- **Activity**
Only the lines in the entries below from the line with "ｓｃｈｏｏｌいたちぼり園" to the line with "aydınlık bir geleceğe kavuşturmak için geces", both included, belong in the answer, transcribed exactly and without pictures.

Saved data entries
-------

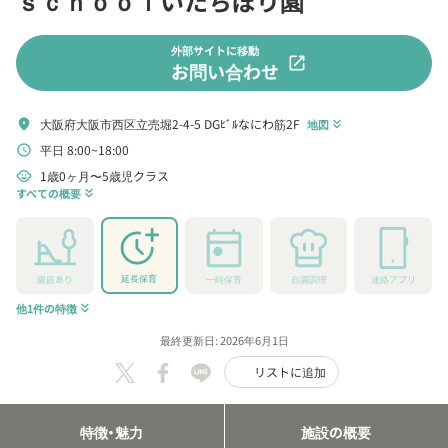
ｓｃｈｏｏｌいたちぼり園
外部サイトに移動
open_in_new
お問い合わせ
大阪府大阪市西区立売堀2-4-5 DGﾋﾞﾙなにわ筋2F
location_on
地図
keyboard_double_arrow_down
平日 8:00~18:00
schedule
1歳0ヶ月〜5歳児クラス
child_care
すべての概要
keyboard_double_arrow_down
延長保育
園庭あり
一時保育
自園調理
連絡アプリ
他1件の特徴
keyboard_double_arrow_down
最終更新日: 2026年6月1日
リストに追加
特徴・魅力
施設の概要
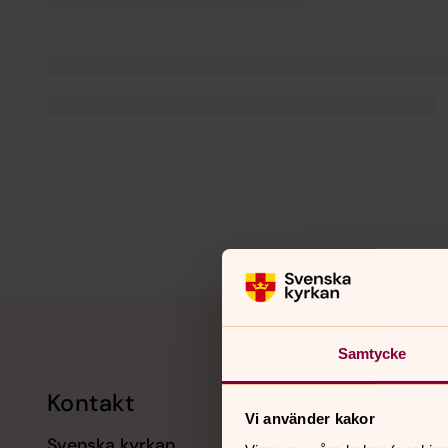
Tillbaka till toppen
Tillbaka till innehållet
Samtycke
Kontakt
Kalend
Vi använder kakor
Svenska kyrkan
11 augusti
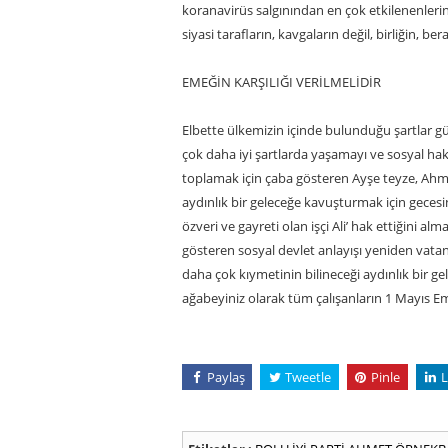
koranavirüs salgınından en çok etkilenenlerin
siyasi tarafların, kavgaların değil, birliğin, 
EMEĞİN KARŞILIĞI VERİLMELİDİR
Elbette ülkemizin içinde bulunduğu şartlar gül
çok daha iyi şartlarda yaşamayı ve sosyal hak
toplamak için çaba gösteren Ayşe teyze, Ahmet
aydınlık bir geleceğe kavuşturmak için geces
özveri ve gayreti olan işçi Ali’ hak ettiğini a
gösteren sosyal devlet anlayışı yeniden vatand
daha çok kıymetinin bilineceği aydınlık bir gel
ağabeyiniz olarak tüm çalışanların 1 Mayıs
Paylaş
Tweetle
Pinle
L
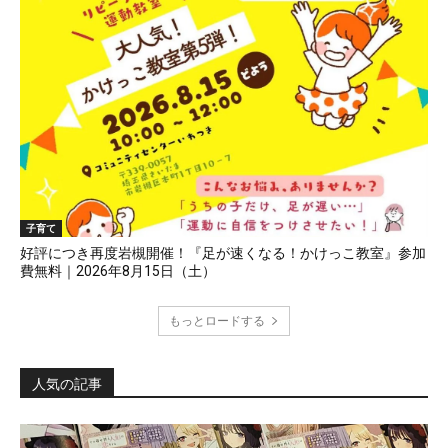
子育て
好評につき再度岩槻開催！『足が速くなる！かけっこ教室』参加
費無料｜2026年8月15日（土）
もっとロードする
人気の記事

-------

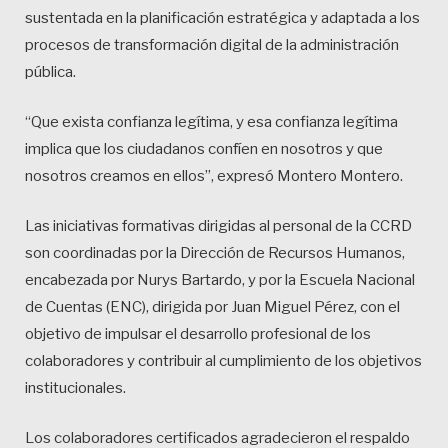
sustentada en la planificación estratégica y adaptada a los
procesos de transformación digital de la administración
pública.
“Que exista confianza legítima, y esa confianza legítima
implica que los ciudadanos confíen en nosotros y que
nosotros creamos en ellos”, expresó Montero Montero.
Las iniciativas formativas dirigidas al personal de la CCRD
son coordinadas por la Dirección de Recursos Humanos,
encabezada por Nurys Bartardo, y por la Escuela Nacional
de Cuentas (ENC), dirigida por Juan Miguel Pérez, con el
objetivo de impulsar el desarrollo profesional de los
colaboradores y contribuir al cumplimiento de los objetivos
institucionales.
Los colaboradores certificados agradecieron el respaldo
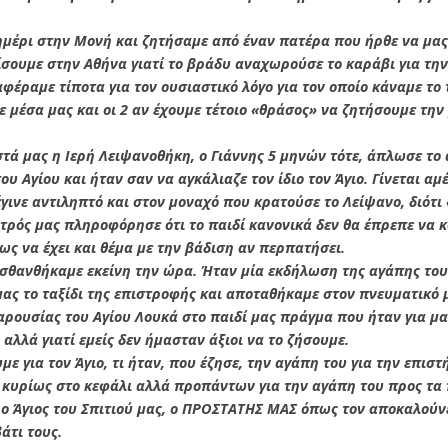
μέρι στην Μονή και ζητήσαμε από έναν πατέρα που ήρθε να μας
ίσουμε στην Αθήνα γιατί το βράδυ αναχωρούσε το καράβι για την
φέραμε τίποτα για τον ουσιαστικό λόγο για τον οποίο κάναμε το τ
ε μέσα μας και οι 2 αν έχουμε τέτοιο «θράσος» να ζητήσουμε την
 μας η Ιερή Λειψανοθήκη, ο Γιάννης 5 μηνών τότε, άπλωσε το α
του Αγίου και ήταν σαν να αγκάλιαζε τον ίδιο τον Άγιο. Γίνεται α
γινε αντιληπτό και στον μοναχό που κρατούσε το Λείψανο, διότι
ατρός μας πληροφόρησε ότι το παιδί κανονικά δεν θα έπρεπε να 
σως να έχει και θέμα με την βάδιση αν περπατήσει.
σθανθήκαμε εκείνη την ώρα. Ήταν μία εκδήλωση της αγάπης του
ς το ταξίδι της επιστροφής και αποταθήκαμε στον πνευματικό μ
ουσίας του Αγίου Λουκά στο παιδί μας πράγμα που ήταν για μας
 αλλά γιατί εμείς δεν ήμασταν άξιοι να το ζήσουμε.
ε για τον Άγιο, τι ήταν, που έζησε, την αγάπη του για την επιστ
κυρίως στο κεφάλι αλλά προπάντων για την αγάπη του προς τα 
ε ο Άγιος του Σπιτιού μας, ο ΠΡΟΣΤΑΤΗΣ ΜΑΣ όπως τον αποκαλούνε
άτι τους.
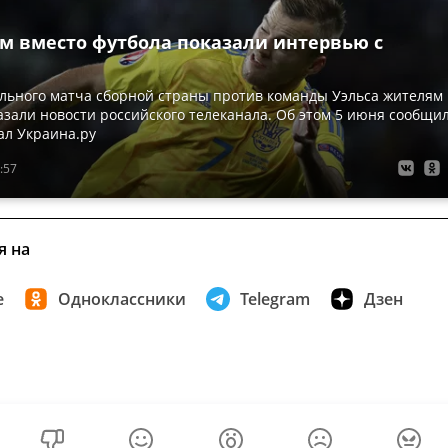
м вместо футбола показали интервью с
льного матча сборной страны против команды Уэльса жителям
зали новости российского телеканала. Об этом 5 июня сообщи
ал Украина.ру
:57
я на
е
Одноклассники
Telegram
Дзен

-------

- **Answer area**
ｓｃｈｏｏｌいたちぼり園
外部サイトに移動
open_in_new
お問い合わせ
大阪府大阪市西区立売堀2-4-5 DGﾋﾞﾙなにわ筋2F
location_on
地図
keyboard_double_arrow_down
平日 8:00~18:00
schedule
1歳0ヶ月〜5歳児クラス
child_care
すべての概要
keyboard_double_arrow_down
延長保育
園庭あり
一時保育
自園調理
連絡アプリ
他1件の特徴
keyboard_double_arrow_down
最終更新日: 2026年6月1日
リストに追加
特徴・魅力
施設の概要
Tillbaka till toppen
Tillbaka till innehållet
Samtycke
Kontakt
Kalend
Vi använder kakor
Svenska kyrkan
11 augusti
koranavirüs salgınından en çok etkilenenlerin
siyasi tarafların, kavgaların değil, birliğin, 
EMEĞİN KARŞILIĞI VERİLMELİDİR
Elbette ülkemizin içinde bulunduğu şartlar gül
çok daha iyi şartlarda yaşamayı ve sosyal hak
toplamak için çaba gösteren Ayşe teyze, Ahmet
aydınlık bir geleceğe kavuşturmak için geces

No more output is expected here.